Provided material.
________________________________________

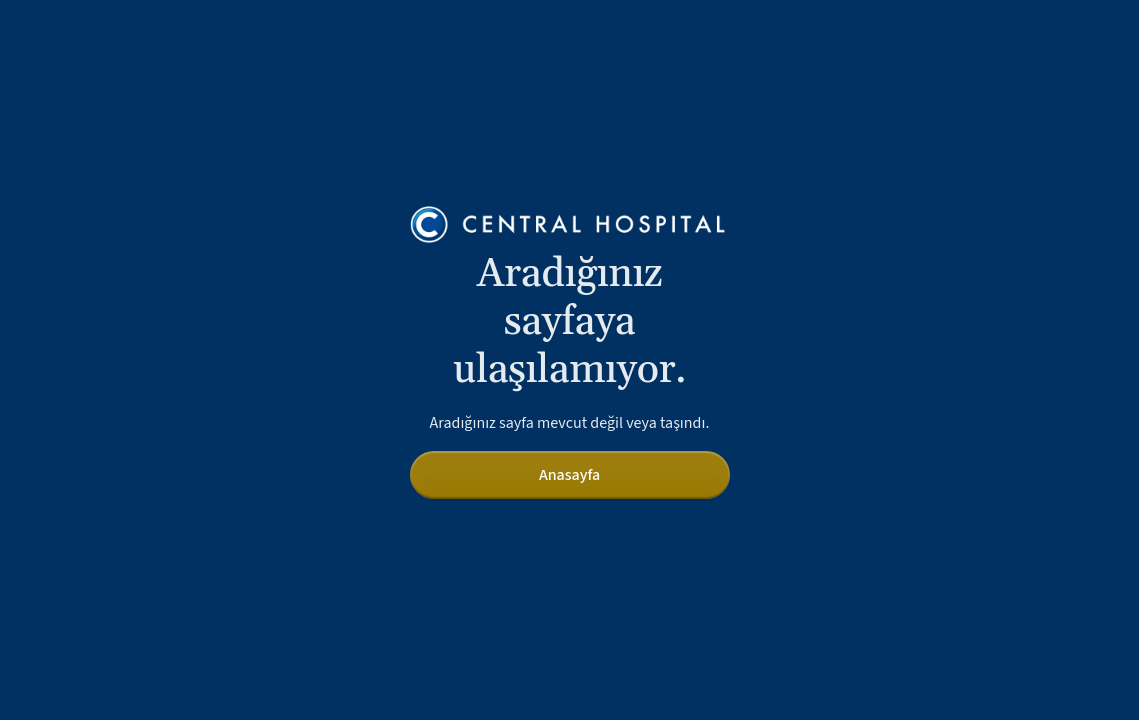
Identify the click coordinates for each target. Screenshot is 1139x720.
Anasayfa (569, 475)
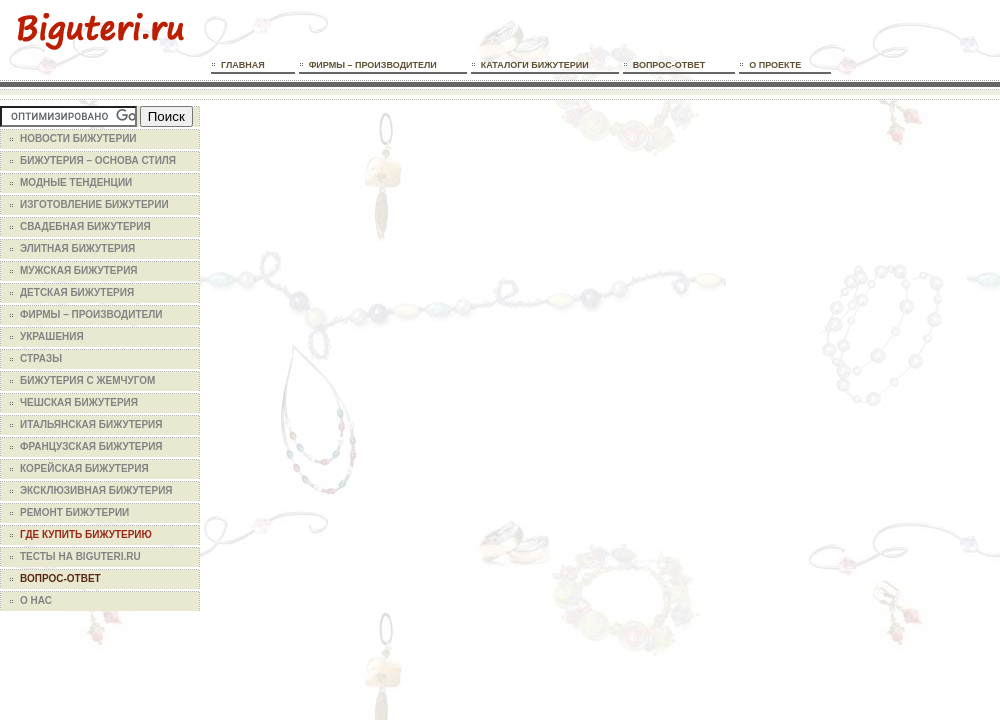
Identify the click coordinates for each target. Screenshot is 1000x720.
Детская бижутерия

________________________________________

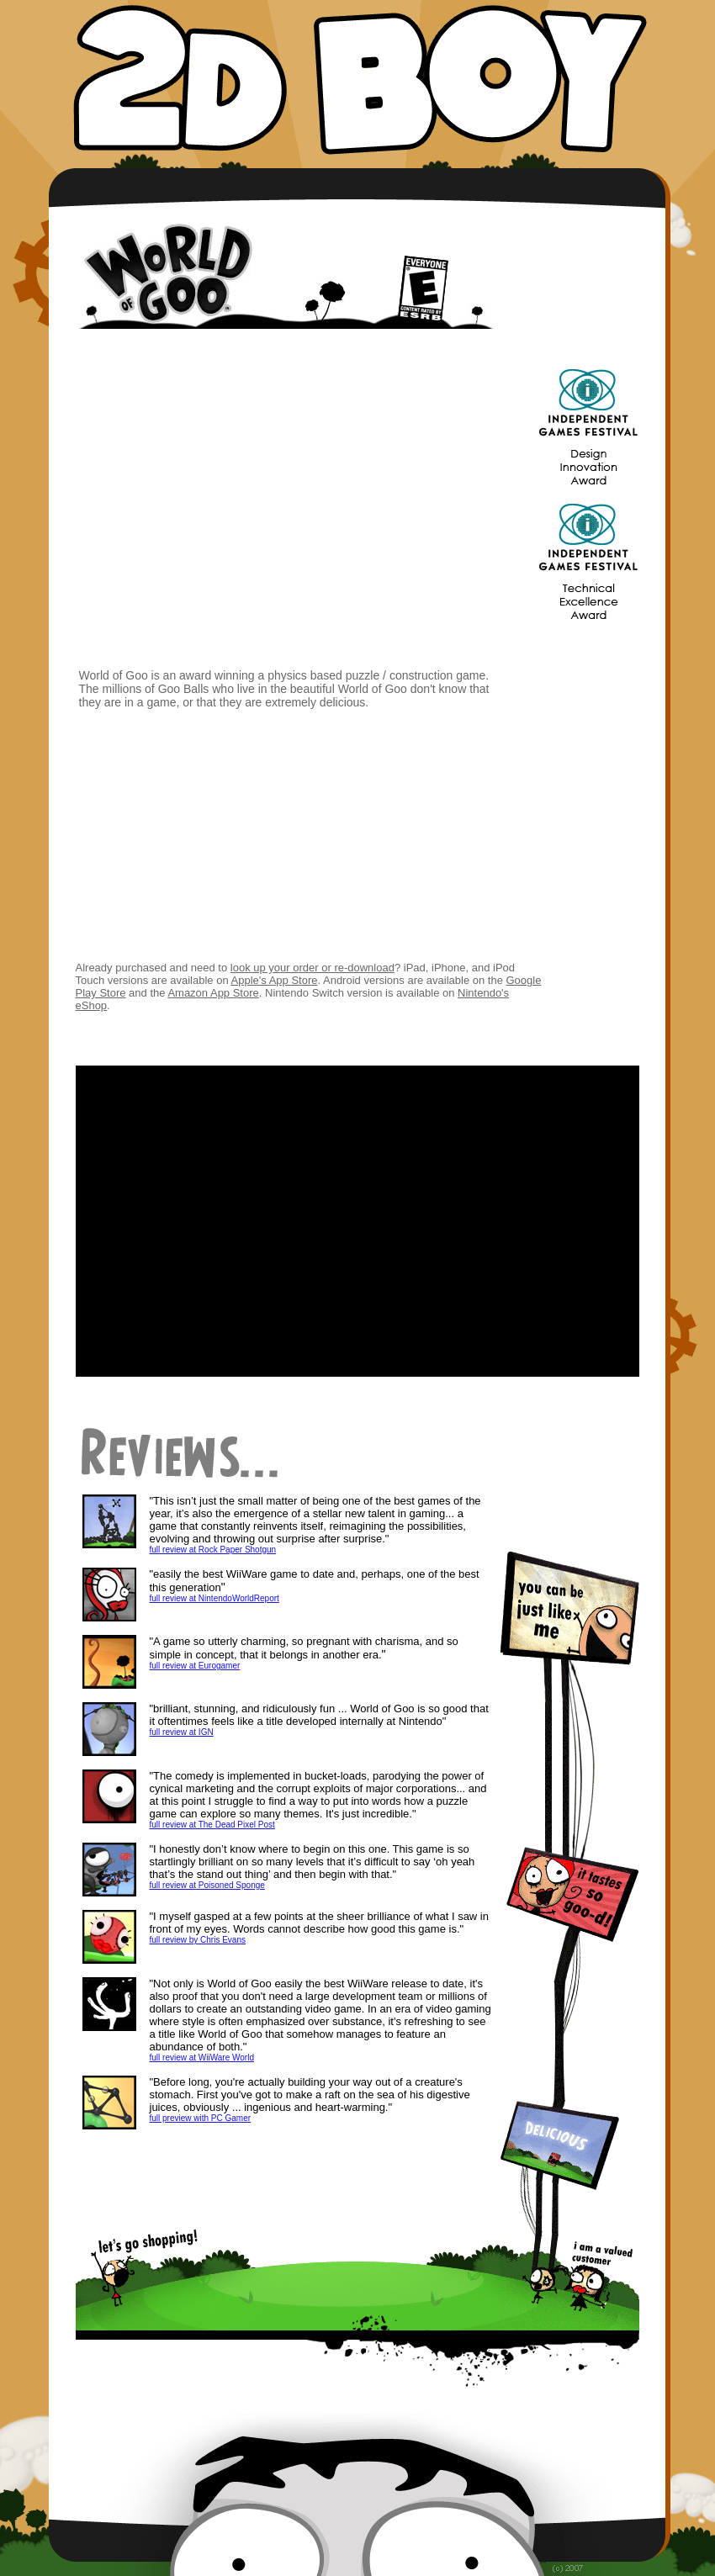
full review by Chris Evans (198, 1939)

________________________________________

Work required.
Your reply should hold nothing but the lines above, from the one containing "Screenshot is 1139x720." to the one containing "Детская бижутерия", reproduced exactly minus the pictures.

Exercise answer.
Identify the click coordinates for each target. Screenshot is 1139x720.
Anasayfa (569, 475)
Identify the click coordinates for each target. Screenshot is 1000x720.
Детская бижутерия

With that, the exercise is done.